Juiced Bikes recently sent me the BMX-style RipRacer for review and it was hugely popular with both teens and adults. With 4-inch wide 20-inch balloon tires, a stout rear hub motor and a big battery, the accessible RipRacer was the go-to errand runner and fun machine while camping at an alpine Oregon lake, which features a twisting, scenic 12-mile paved bike path around the shoreline. The RipRacer made many loops around the lake, but overall, it’s just big fun to ride, with a twist throttle like the minibikes of old, but with no gas or gears (it has just the one). The fat tires roll over just about anything and the bright LED headlight throws a bright beam far, far down the trail at night (I tested it, often). Hydraulic disc brakes bring things to a stop, and while it has no suspension, everyone who rode it was having too much fun to care. Read my review here.

SylvanSport Privy Bivy: $129

SylvanSport’s Privy Bivy is one of those I-never-knew-I-needed-it products that seems kind of ridiculous until you use it, and then you never want to travel without it. It’s basically a small outhouse in a tent. We put our camper toilet in it and life inside the camper immediately improved. The Privy is essentially waterproof and has a screened zip-open window that maintains privacy. And that seemed to be the biggest draw of the Privy: it was much more private than the camper or ducking behind a tree, and much more pleasant than the campground pit toilets.

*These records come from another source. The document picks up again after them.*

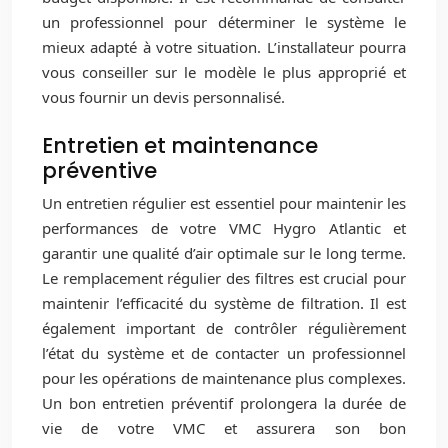
un professionnel pour déterminer le système le
mieux adapté à votre situation. L’installateur pourra
vous conseiller sur le modèle le plus approprié et
vous fournir un devis personnalisé.
Entretien et maintenance
préventive
Un entretien régulier est essentiel pour maintenir les
performances de votre VMC Hygro Atlantic et
garantir une qualité d’air optimale sur le long terme.
Le remplacement régulier des filtres est crucial pour
maintenir l’efficacité du système de filtration. Il est
également important de contrôler régulièrement
l’état du système et de contacter un professionnel
pour les opérations de maintenance plus complexes.
Un bon entretien préventif prolongera la durée de
vie de votre VMC et assurera son bon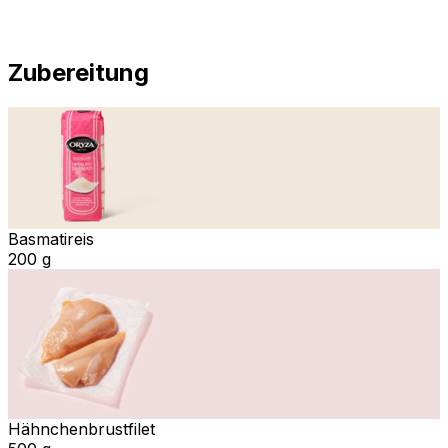
Zubereitung
Basmatireis
200 g
Hähnchenbrustfilet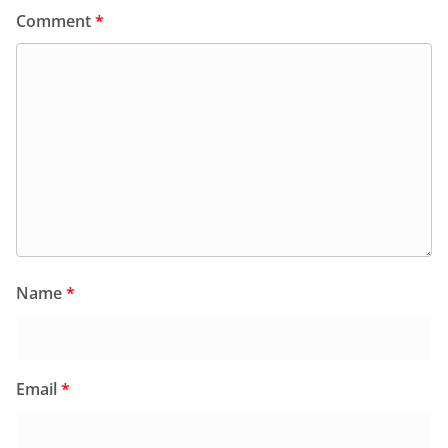
Comment
*
Name
*
Email
*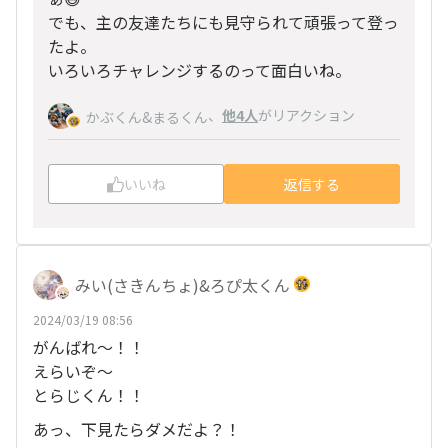
でも、主の友達たちにも見守られて頑張って登っ
たよ。
いろいろチャレンジするのって面白いね。
、
他4人
がリアクション
かぶくん&まるくん
いいね
返信する
みい(さきんちょ)&ろぴ太くん
2024/03/19 08:56
がんばれ〜！！
えらいぞ〜
とらじくん！！
あっ、下見たらダメだよ？！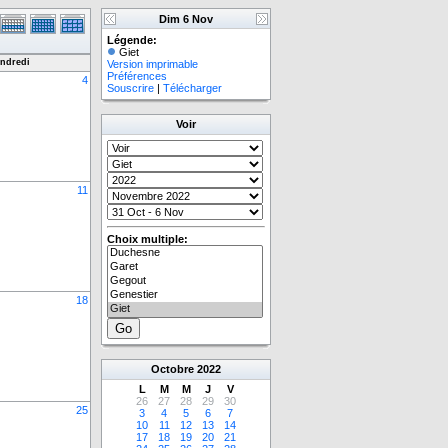
Dim 6 Nov
Légende:
Giet
ndredi
Version imprimable
Préférences
4
Souscrire
|
Télécharger
Voir
11
Choix multiple:
18
Octobre
2022
L
M
M
J
V
26
27
28
29
30
25
3
4
5
6
7
10
11
12
13
14
17
18
19
20
21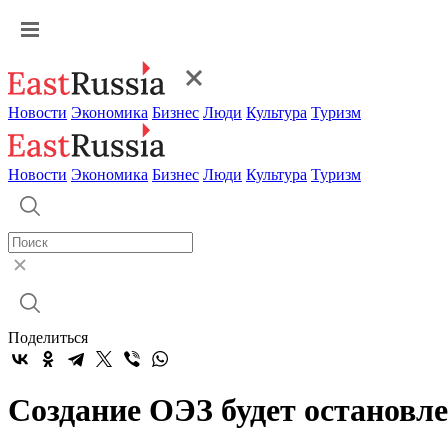
Новости
Экономика
Бизнес
Люди
Культура
Туризм
Новости
Экономика
Бизнес
Люди
Культура
Туризм
Поделиться
Создание ОЭЗ будет остановл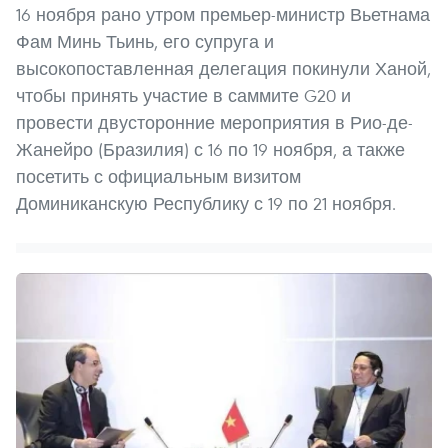
16 ноября рано утром премьер-министр Вьетнама
Фам Минь Тьинь, его супруга и
высокопоставленная делегация покинули Ханой,
чтобы принять участие в саммите G20 и
провести двусторонние мероприятия в Рио-де-
Жанейро (Бразилия) с 16 по 19 ноября, а также
посетить с официальным визитом
Доминиканскую Республику с 19 по 21 ноября.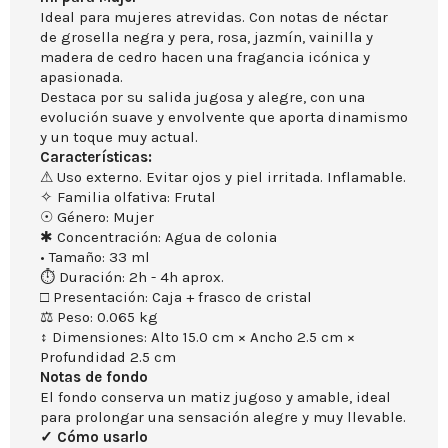
Ideal para mujeres atrevidas. Con notas de néctar
de grosella negra y pera, rosa, jazmín, vainilla y
madera de cedro hacen una fragancia icónica y
apasionada.
Destaca por su salida jugosa y alegre, con una
evolución suave y envolvente que aporta dinamismo
y un toque muy actual.
Características:
⚠ Uso externo. Evitar ojos y piel irritada. Inflamable.
✧ Familia olfativa: Frutal
☉ Género: Mujer
✱ Concentración: Agua de colonia
• Tamaño: 33 ml
⏱ Duración: 2h - 4h aprox.
□ Presentación: Caja + frasco de cristal
⚖ Peso: 0.065 kg
↕ Dimensiones: Alto 15.0 cm × Ancho 2.5 cm ×
Profundidad 2.5 cm
Notas de fondo
El fondo conserva un matiz jugoso y amable, ideal
para prolongar una sensación alegre y muy llevable.
✓ Cómo usarlo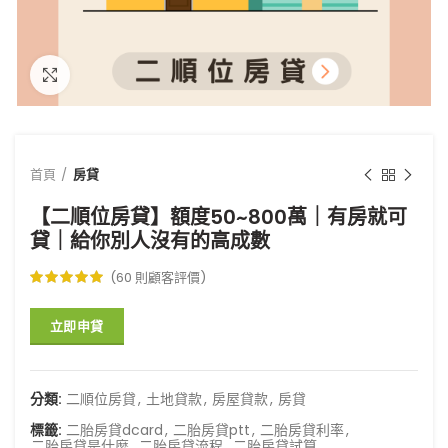
點擊放大
首頁
房貸
【二順位房貸】額度50~800萬｜有房就可
貸｜給你別人沒有的高成數
(
60
則顧客評價)
分類:
二順位房貸
,
土地貸款
,
房屋貸款
,
房貸
標籤:
二胎房貸dcard
,
二胎房貸ptt
,
二胎房貸利率
,
二胎房貸是什麼
,
二胎房貸流程
,
二胎房貸試算
,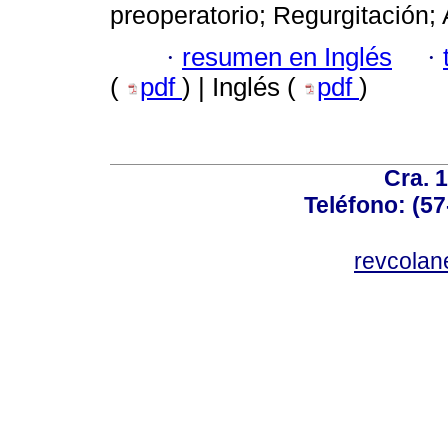
preoperatorio; Regurgitación;
·
resumen en Inglés
·
(
pdf
) | Inglés (
pdf
)
Cra. 
Teléfono: (57
revcolan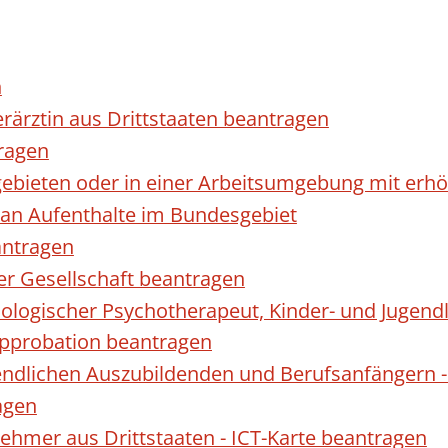
n
erärztin aus Drittstaaten beantragen
ragen
gebieten oder in einer Arbeitsumgebung mit er
 an Aufenthalte im Bundesgebiet
antragen
ner Gesellschaft beantragen
hologischer Psychotherapeut, Kinder- und Jugen
Approbation beantragen
endlichen Auszubildenden und Berufsanfängern -
agen
nehmer aus Drittstaaten - ICT-Karte beantragen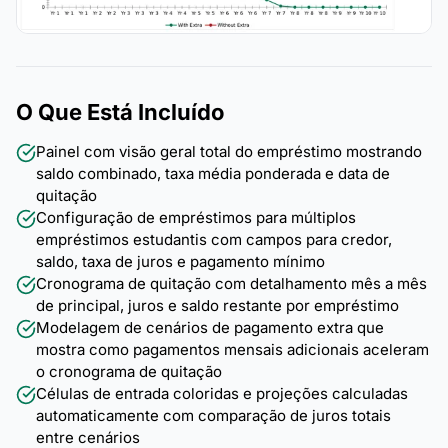
O Que Está Incluído
Painel com visão geral total do empréstimo mostrando
saldo combinado, taxa média ponderada e data de
quitação
Configuração de empréstimos para múltiplos
empréstimos estudantis com campos para credor,
saldo, taxa de juros e pagamento mínimo
Cronograma de quitação com detalhamento mês a mês
de principal, juros e saldo restante por empréstimo
Modelagem de cenários de pagamento extra que
mostra como pagamentos mensais adicionais aceleram
o cronograma de quitação
Células de entrada coloridas e projeções calculadas
automaticamente com comparação de juros totais
entre cenários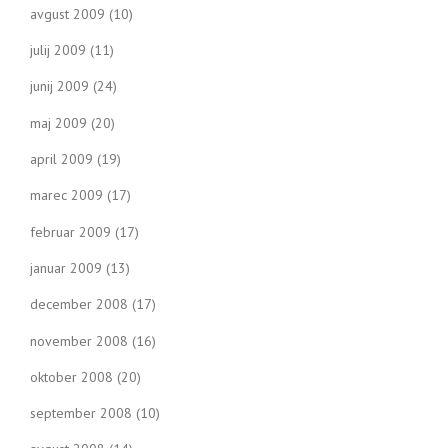
avgust 2009
(10)
julij 2009
(11)
junij 2009
(24)
maj 2009
(20)
april 2009
(19)
marec 2009
(17)
februar 2009
(17)
januar 2009
(13)
december 2008
(17)
november 2008
(16)
oktober 2008
(20)
september 2008
(10)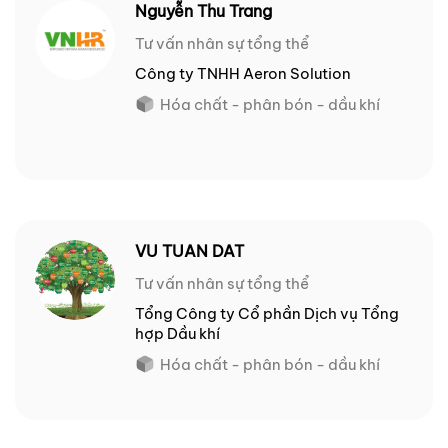
Nguyễn Thu Trang
Tư vấn nhân sự tổng thể
Công ty TNHH Aeron Solution
Hóa chất - phân bón - dầu khí
VU TUAN DAT
Tư vấn nhân sự tổng thể
Tổng Công ty Cổ phần Dịch vụ Tổng
hợp Dầu khí
Hóa chất - phân bón - dầu khí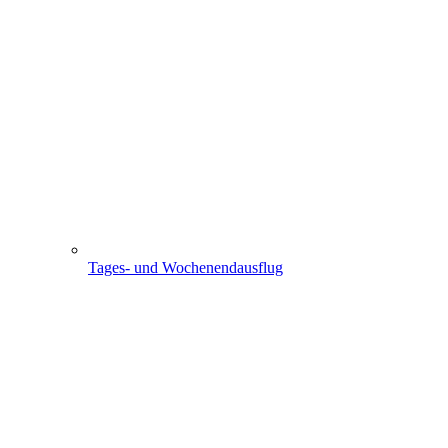
Tages- und Wochenendausflug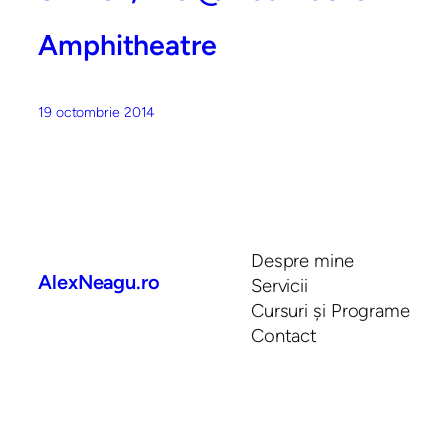
Amphitheatre
19 octombrie 2014
Despre mine
AlexNeagu.ro
Servicii
Cursuri și Programe
Contact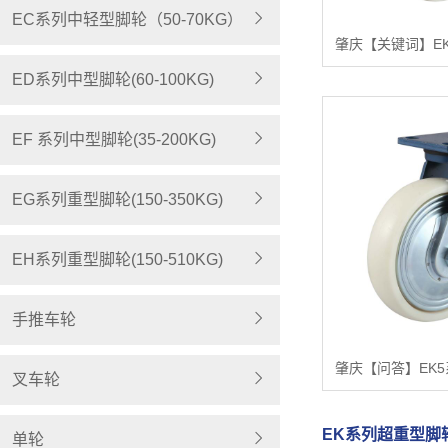
EC系列中轻型脚轮（50-70KG）
ED系列中型脚轮(60-100KG)
EF 系列中型脚轮(35-200KG)
EG系列重型脚轮(150-350KG)
EH系列重型脚轮(150-510KG)
手推车轮
叉车轮
EK系列超重型脚轮(
单轮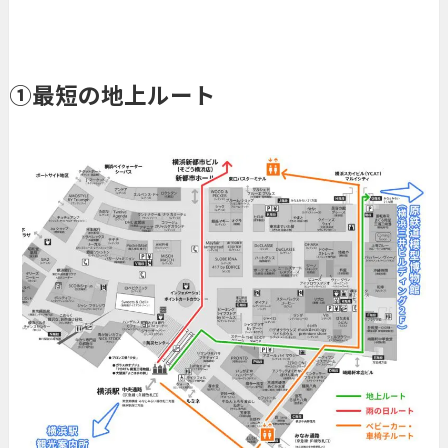
①最短の地上ルート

GoSun ‘Chill’ Electric Cooler, $699

A cooler that can freeze stuff without a single bit of ice? That’s the idea behind GoSun’s electric ‘Chill’ cooler, which can run off A/C or 12-volt power. The Chill includes a large-ish portable battery with a 12-volt receptacle, but it was only able to run the cooler for about three hours. Otherwise, plugged into a more stout energy source (including a Yeti battery pack), the Chill worked as advertised, keep our hot dogs and frozen OJ frozen while camping. Large wheels and a luggage-type handle make it easy to roll around and the electrical cords stow in roomy pockets. And you can always put ice in it like a regular cooler. It’s also great for keeping food and drinks cold just sitting on your back porch at a party, no ice needed.